Major Queensland ports such as Townsville, Gladstone and Abbot Point are excluded from the Great Barrier Reef Marine Park, even though they are part of the Great Barrier Reef World Heritage Site. In a 2014 report on the Great Barrier Reef, experts highlighted changes in seafloor sediment and sediment-saturated waters as key risks to corals and other marine life. The dumping of waste at sea from capital dredging, which involves the scooping up enormous amounts of fine sediment deep to create or expand ship channels, was banned in mid-2015 within the marine park. (Spoils can still be dumped on land.)

But the prohibition doesn’t apply to the region’s major ports. In late 2015, the state of Queensland government approved the expansion of Abbot Point, a major coal shipping terminal, which would involve dredging and dumping more than 3 million cubic meters (106 million cubic ft) of dredged sediment into nearby waters. Sediment would not be dumped directly on the reef but close enough that hundreds of concerned scientists, including prominent coastal marine scientist Sarah Hamylton, called on the government to reconsider approval of the project as part of what they see as their responsibility to speak out in the “coal versus coral war” in Australia. While the government has permitted the Abbot Point project to move forward, it’s reduced the amount of sediment it’s allowed to dredge down to just under 1.2 million cubic meters (42.4 million cubic ft) of sediment, according to an Australian government fact sheet. All dredged sediment must also be dumped on land in a contained industrial area.

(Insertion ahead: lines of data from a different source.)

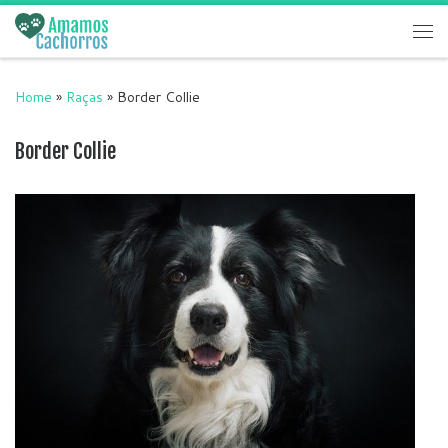
Skip to content
Me
Home
»
Raças
»
Border Collie
Border Collie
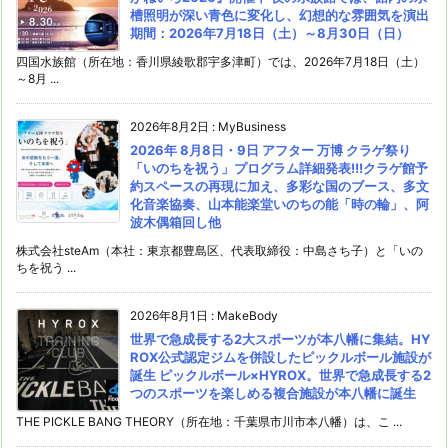
槽照明が深い青色に変化し、幻想的な雰囲気を演出
期間：2026年7月18日（土）～8月30日（日）
四国水族館（所在地：香川県綾歌郡宇多津町）では、2026年7月18日（土）
～8月 ...
2026年8月2日
:
MyBusiness
2026年 8月8日・9日 アフター 万博 クラゲ祭り
「いのちを祝う」プログラム詳細発表!!!クラゲ館予
約スペースの再現に加え、多彩な国のブース、多文
化音楽協奏、山本能楽堂いのちの能「時の輪」、阿
波木偶箱回し他
株式会社steAm（本社：東京都豊島区、代表取締役：中島さち子）と「いの
ちを祝う ...
2026年8月1日
:
MakeBody
世界で急成長する2大スポーツが本八幡に集結。HY
ROX公式認定ジムを併設したピックルボール施設が
誕生 ピックルボール×HYROX。世界で急成長する2
つのスポーツを楽しめる複合施設が本八幡に誕生
THE PICKLE BANG THEORY（所在地：千葉県市川市本八幡）は、こ ...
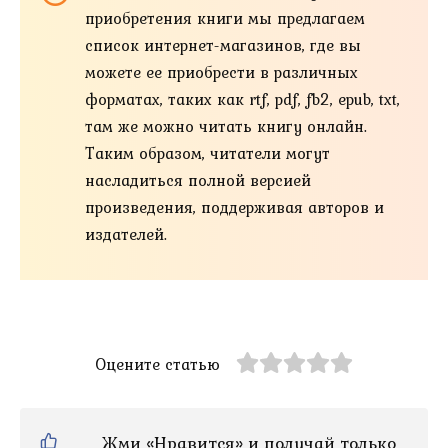
приобретения книги мы предлагаем
список интернет-магазинов, где вы
можете ее приобрести в различных
форматах, таких как rtf, pdf, fb2, epub, txt,
там же можно читать книгу онлайн.
Таким образом, читатели могут
насладиться полной версией
произведения, поддерживая авторов и
издателей.
Оцените статью
Жми «Нравится» и получай только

To reduce further possible harm, the Queensland Port Authority has also recently implemented a policy prohibiting dredging in some major ports off the Great Barrier Reef during turtle nesting and hard coral spawning seasons. In a 2017 paper, a group of Australian scientists recommend seagrass meadows also be considered when determining how to minimize ecological harm, as sediment dumping from dredging is severely harming seagrass health throughout the Great Barrier Reef Heritage Area.

According to the Great Barrier Reef Marine Park Authority, all applications for dredging in both the marine park and World Heritage Site “undergo a comprehensive environmental assessment” and require a government permit before moving forward. In a statement the Authority said it acknowledges dredging’s disruption of the natural marine ecosystem and as a result encourages project applicants to consider alternatives to dredge dumping at sea. Some “beneficial use” alternatives include reuse of dredge sediment to restore wetlands. It recommends toxic dredged sediments be disposed of in protected landfills to avoid contamination of the marine environment.

When dredge dumping can’t always be avoided, said Virtasalo, “careful selection of the dumping site is the key to minimizing the environmental impacts.” Studying seafloor geology could help coastal zone managers make better dredging decisions, reducing harm to sensitive marine ecosystems.